- _Entries shown_:

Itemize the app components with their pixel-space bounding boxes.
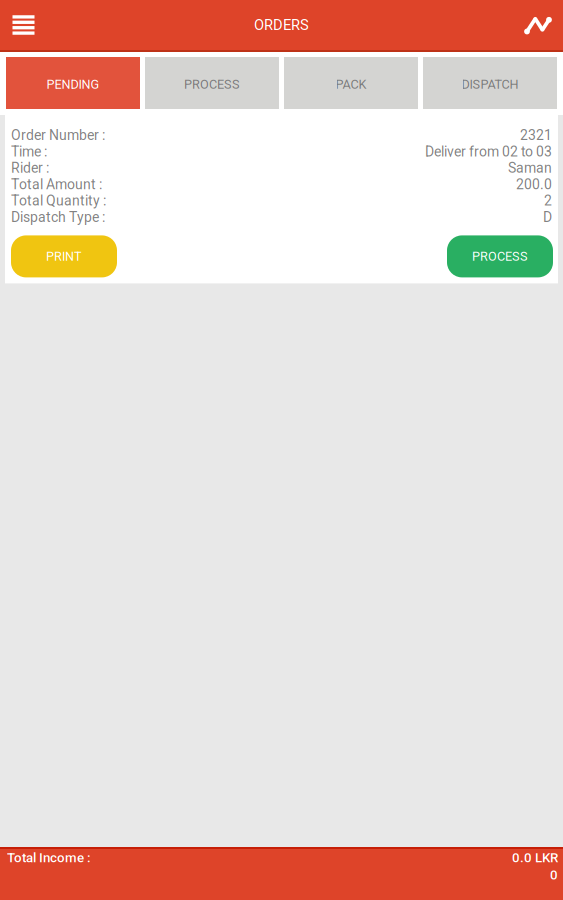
staticText: PROCESS	[184, 77, 240, 92]
staticText: Total Quantity :	[11, 193, 106, 209]
staticText: Rider :	[11, 160, 49, 176]
staticText: 0	[550, 867, 558, 883]
staticText: 200.0	[516, 176, 552, 193]
button[interactable]: PACK	[284, 57, 418, 109]
staticText: PROCESS	[472, 249, 528, 264]
staticText: Total Income :	[7, 850, 91, 866]
staticText: D	[543, 209, 552, 225]
staticText: 2	[544, 193, 552, 209]
button[interactable]: PRINT	[11, 235, 117, 277]
staticText: Total Amount :	[11, 176, 102, 193]
staticText: Saman	[508, 160, 552, 176]
staticText: DISPATCH	[462, 77, 518, 92]
staticText: PRINT	[46, 249, 82, 264]
button[interactable]: PROCESS	[447, 235, 553, 277]
button[interactable]: Statistics	[513, 0, 563, 50]
staticText: Dispatch Type :	[11, 209, 105, 225]
staticText: 2321	[520, 127, 552, 143]
button[interactable]: PROCESS	[145, 57, 279, 109]
staticText: Deliver from 02 to 03	[425, 143, 552, 160]
staticText: ORDERS	[254, 16, 309, 34]
staticText: PACK	[336, 77, 366, 92]
staticText: PENDING	[46, 77, 100, 92]
staticText: Order Number :	[11, 127, 105, 143]
staticText: Time :	[11, 143, 47, 160]
staticText: 0.0 LKR	[512, 850, 558, 866]
button[interactable]: DISPATCH	[423, 57, 557, 109]
button[interactable]: PENDING	[6, 57, 140, 109]
button[interactable]: Menu	[0, 0, 47, 50]
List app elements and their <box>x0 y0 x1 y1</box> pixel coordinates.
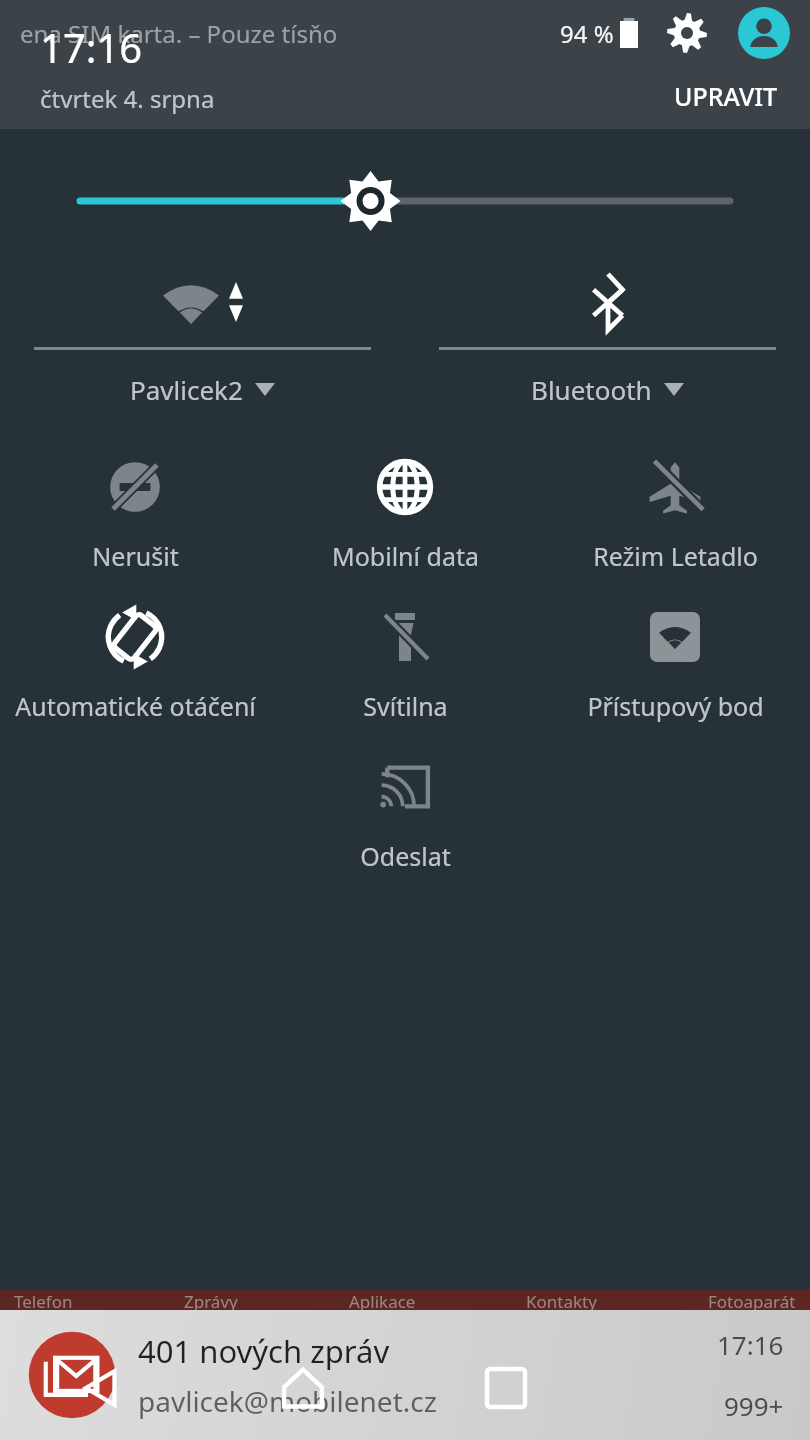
staticText: Pavlicek2 <box>130 372 243 407</box>
button[interactable]: Home <box>202 1358 404 1418</box>
button[interactable]: Nerušit <box>0 451 270 573</box>
staticText: Kontakty <box>526 1290 597 1310</box>
staticText: Přístupový bod <box>587 689 764 723</box>
staticText: 17:16 <box>717 1327 784 1362</box>
button[interactable]: 401 nových zpráv <box>0 1310 810 1440</box>
staticText: Odeslat <box>360 839 451 873</box>
button[interactable]: Odeslat <box>270 751 540 873</box>
staticText: Nerušit <box>92 539 179 573</box>
staticText: ena SIM karta. – Pouze tísňo <box>20 17 560 50</box>
staticText: 999+ <box>724 1388 784 1423</box>
staticText: 401 nových zpráv <box>138 1330 390 1372</box>
button[interactable]: Recents <box>404 1358 607 1418</box>
staticText: Automatické otáčení <box>15 689 256 723</box>
button[interactable]: User <box>736 5 792 61</box>
staticText: čtvrtek 4. srpna <box>40 82 215 115</box>
staticText: Telefon <box>14 1290 73 1310</box>
button[interactable]: Settings <box>664 10 710 56</box>
staticText: Mobilní data <box>332 539 479 573</box>
button[interactable]: Pavlicek2 <box>0 271 405 407</box>
button[interactable]: Svítilna <box>270 601 540 723</box>
button[interactable]: Bluetooth <box>405 271 810 407</box>
button[interactable]: Automatické otáčení <box>0 601 270 723</box>
button[interactable]: UPRAVIT <box>666 71 786 121</box>
staticText: Zprávy <box>184 1290 238 1310</box>
button[interactable]: Přístupový bod <box>540 601 810 723</box>
staticText: pavlicek@mobilenet.cz <box>138 1382 437 1420</box>
staticText: Fotoaparát <box>708 1290 796 1310</box>
button[interactable]: Režim Letadlo <box>540 451 810 573</box>
staticText: Bluetooth <box>531 372 652 407</box>
button[interactable]: Mobilní data <box>270 451 540 573</box>
staticText: Svítilna <box>363 689 448 723</box>
staticText: Režim Letadlo <box>593 539 758 573</box>
staticText: Aplikace <box>349 1290 416 1310</box>
button[interactable]: Brightness <box>0 171 810 231</box>
staticText: 94 % <box>560 17 614 50</box>
staticText: UPRAVIT <box>674 79 778 113</box>
button[interactable]: Back <box>0 1358 202 1418</box>
staticText: 17:16 <box>40 20 143 74</box>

- _The task_: Show the lines above that have the word "their".

- _Task answer_:
Itemize the app components with their pixel-space bounding boxes.
List app elements and their <box>x0 y0 x1 y1</box> pixel coordinates.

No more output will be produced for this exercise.